Les petites entreprises vietnamiennes du logiciel encore très jeunes, de faible capacité financière, ont vraiment du mal à trouver leur place sur le marché, d'autant plus que les technologies se modernisent de jour en jour. Lorsque le logiciel pour l'emballage n'a pas obtenu de succès, de nombreuses entreprises ont continué à essuyer des échecs dans le développement des logiciels de gestion de l'ensemble des processus opérationnels de l'entreprise PGI (Progiciel de gestion intégré - en anglais "Enterprise Resource Planning" ou ERP), y compris des géants comme FPT. Mais les expériences tirées de ces échecs aident actuellement leur restructuration pour entrer dans des domaines spécialisés comme le logiciel dédié au secteur de la santé, le logiciel SmartBank (qui est appliqué dans 50% des compagnies boursières nationales), le système de gestion des impôts sur le revenu individuel...
Aspiration et réalité
Le projet "Faire du Vietnam un pays puissant en technologies de l'information" a réaffirmé la détermination des dirigeants du pays de développer ce secteur. "Il a montré à quel point les TI sont indispensables dans l'essor du pays, aussi bien en matière économique, sociale, culturelle ou de défense", estime Mai Liêm Truc, ancien vice-ministre des Postes et Télécommunications (actuel ministère de l'Information et de la Communication).
Le projet a déterminé les technologies de l'information et les télécommunications comme un secteur économique de pointe, qui devrait contribuer pour 8% au PIB national à l'horizon 2020, dont l'industrie du logiciel jouera un rôle important.

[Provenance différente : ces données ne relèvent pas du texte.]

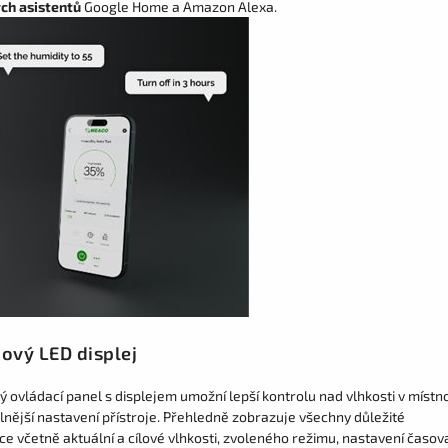
ch asistentů
Google Home a Amazon Alexa.
ový LED displej
 ovládací panel s displejem umožní lepší kontrolu nad vlhkosti v místno
lnější nastavení přístroje. Přehledně zobrazuje všechny důležité
ce včetně aktuální a cílové vlhkosti, zvoleného režimu, nastavení časov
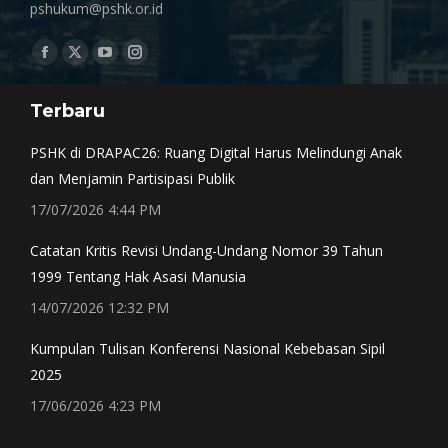
pshukum@pshk.or.id
Find us on:
Facebook
X
YouTube
Instagram
page
page
page
page
Terbaru
opens
opens
opens
opens
in
in
in
in
PSHK di DRAPAC26: Ruang Digital Harus Melindungi Anak
new
new
new
new
dan Menjamin Partisipasi Publik
window
window
window
window
17/07/2026 4:44 PM
Catatan Kritis Revisi Undang-Undang Nomor 39 Tahun
1999 Tentang Hak Asasi Manusia
14/07/2026 12:32 PM
Kumpulan Tulisan Konferensi Nasional Kebebasan Sipil
2025
17/06/2026 4:23 PM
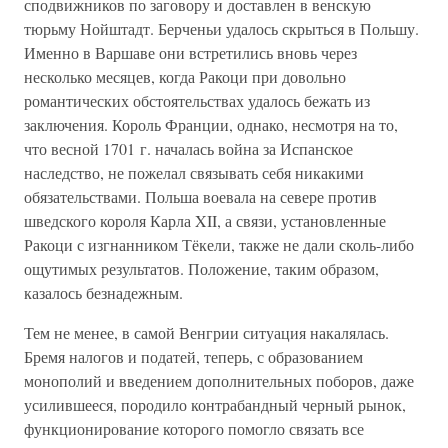
сподвижников по заговору и доставлен в венскую
тюрьму Нойштадт. Берченьи удалось скрыться в Польшу.
Именно в Варшаве они встретились вновь через
несколько месяцев, когда Ракоци при довольно
романтических обстоятельствах удалось бежать из
заключения. Король Франции, однако, несмотря на то,
что весной 1701 г. началась война за Испанское
наследство, не пожелал связывать себя никакими
обязательствами. Польша воевала на севере против
шведского короля Карла XII, а связи, установленные
Ракоци с изгнанником Тёкели, также не дали сколь-либо
ощутимых результатов. Положение, таким образом,
казалось безнадежным.
Тем не менее, в самой Венгрии ситуация накалялась.
Бремя налогов и податей, теперь, с образованием
монополий и введением дополнительных поборов, даже
усилившееся, породило контрабандный черный рынок,
функционирование которого помогло связать все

Le pays recense actuellement plus d'un millier d'entreprises de logiciels, soit près de six fois de plus qu'en l'an 2000, qui emploient 64.000 personnes (dont la moitié à Hô Chi Minh-Ville). Quelques-unes d'entre elles disposent de plus de 1.000 travailleurs. Les sept zones de l'industrie du logiciel, d'une superficie totale de près de 738.000 m², abritent 499 entreprises spécialisées (279 entreprises nationales et 220 étrangères). Les recettes de l'industrie nationale du logiciel connaissent une croissance annuelle de 25-35%, et se sont établies à 850 millions de dollars en 2009.
"Le développement de l'industrie du logiciel est toujours considéré comme un avantage comparable du Vietnam sur le marché de l'emploi mondial, grâce à une population jeune abondante. S'il est bien formé et employé, je crois qu'un ingénieur vietnamien n'aura rien d'inférieur à ses collègues dans le monde", affirme Mai Liêm Truc. Cependant, d'après lui, transformer les potentialités en réalité nécessitera des politiques volontaristes. L'urgence est de créer une percée dans la formation en vue d'atteindre le chiffre d'un million d'ingénieurs en TI en 2020. "La priorité des priorités, c'est d'améliorer la qualité de la main-d'oeuvre de l'industrie du logiciel pour atteindre un taux d'exportation de cette dernière de 50% (soit 10 milliards de dollars) et faire du Vietnam un pays puissant en TI. Il s'agit là d'un gros défi à relever", conclut M. Truc.